Originally Posted by RAMinator13
Also what's the difference between doing a X or h pipe
I've copied/pasted what I've posted on these boards B4 -
Here's some information you may find usefull -
An H pipe helps equalize the exhaust pressures between the two banks of tubing as the hot gases and sound waves travel down the tubing. This, in effect, relieves the exhaust pressures as they travel through the H tubing, generally creating an increase in torque. This will also give an added sound reduction when the sound waves combine inside the H tubing.
An X pipe will actually help to scavenge exhaust pulses from one bank as the opposite exhaust pulse passes through the X, thus creating a vacuum effect at the valve, resulting in a cleaner burn in the cylinder. This generally equals added torque and, like the H pipe, a reduction in sound as the sound waves combine in the X pipe.

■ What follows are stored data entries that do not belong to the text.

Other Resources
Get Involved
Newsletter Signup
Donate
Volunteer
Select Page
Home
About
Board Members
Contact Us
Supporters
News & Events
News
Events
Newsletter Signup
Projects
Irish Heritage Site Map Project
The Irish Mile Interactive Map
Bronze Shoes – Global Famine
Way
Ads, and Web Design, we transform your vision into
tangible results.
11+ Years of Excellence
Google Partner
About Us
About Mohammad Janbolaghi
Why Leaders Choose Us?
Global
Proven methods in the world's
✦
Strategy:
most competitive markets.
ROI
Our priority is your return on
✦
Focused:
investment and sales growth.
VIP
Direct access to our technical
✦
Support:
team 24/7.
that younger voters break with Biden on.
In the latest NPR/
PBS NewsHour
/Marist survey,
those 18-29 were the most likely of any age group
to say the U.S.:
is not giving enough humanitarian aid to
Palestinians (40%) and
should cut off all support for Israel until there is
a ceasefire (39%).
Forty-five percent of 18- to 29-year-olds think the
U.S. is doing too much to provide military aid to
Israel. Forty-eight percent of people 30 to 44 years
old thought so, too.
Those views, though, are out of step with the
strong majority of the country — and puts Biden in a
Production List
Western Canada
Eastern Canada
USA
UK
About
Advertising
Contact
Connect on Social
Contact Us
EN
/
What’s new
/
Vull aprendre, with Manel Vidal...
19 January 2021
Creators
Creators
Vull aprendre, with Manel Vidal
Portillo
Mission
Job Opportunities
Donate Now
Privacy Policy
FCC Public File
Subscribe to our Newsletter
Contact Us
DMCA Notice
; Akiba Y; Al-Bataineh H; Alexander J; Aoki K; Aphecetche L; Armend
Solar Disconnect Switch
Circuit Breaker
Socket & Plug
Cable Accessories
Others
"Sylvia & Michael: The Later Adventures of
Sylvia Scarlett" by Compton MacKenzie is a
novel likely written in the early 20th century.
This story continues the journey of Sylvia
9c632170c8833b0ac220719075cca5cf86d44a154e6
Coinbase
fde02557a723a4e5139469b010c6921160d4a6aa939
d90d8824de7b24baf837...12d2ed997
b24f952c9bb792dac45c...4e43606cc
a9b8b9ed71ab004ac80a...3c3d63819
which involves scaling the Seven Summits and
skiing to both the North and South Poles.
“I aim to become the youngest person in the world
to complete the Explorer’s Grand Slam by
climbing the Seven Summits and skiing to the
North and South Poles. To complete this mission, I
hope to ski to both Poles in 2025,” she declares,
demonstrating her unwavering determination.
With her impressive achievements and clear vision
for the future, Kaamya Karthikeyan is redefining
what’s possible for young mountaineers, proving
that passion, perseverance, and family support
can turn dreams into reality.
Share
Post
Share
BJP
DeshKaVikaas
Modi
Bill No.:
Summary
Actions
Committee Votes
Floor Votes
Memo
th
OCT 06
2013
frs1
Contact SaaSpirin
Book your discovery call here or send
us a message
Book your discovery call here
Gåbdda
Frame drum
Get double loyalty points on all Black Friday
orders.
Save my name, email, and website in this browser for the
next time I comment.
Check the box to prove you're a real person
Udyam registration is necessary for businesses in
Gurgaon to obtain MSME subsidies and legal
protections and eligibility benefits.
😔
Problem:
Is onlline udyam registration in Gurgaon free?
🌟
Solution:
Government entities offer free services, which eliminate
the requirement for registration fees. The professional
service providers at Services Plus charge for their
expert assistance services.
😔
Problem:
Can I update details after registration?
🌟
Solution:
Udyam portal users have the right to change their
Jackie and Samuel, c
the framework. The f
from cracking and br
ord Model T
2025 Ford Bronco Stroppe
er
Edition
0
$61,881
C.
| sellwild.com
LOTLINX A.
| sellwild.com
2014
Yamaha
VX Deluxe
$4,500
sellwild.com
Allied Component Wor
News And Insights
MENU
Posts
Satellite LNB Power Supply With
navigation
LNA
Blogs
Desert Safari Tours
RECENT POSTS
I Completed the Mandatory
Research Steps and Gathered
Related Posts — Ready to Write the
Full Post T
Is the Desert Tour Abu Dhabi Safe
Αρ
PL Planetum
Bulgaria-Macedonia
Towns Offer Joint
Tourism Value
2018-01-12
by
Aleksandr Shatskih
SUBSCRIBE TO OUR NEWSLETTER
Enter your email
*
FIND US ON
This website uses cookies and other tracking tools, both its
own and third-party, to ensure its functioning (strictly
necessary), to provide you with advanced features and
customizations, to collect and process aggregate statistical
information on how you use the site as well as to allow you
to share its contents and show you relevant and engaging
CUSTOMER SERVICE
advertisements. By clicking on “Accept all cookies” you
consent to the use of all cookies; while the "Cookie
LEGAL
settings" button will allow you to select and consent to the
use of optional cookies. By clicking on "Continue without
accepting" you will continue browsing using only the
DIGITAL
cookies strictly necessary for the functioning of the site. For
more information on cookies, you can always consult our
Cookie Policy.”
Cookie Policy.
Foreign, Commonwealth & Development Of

The Y pipe, which works well on several applications, utilizes a dual exhaust off the manifolds/ headers and runs back a specified distance, then the two pipes enter the Y pipe and become one larger pipe. This Y helps each bank to scavenge the other as the pulses travel down through the Y and are joined together into the single common tubing. This creates a vacuum in the exhaust valve, resulting in a cleaner burn in the cylinder. A sound reduction is also achieved as the sound waves combine in the Y pipe.
Personally, I've had both in the past and the biggest difference I've found between H & X pipe is predominantly sound. As long as all things are equal, there's no significant difference in performance between the two.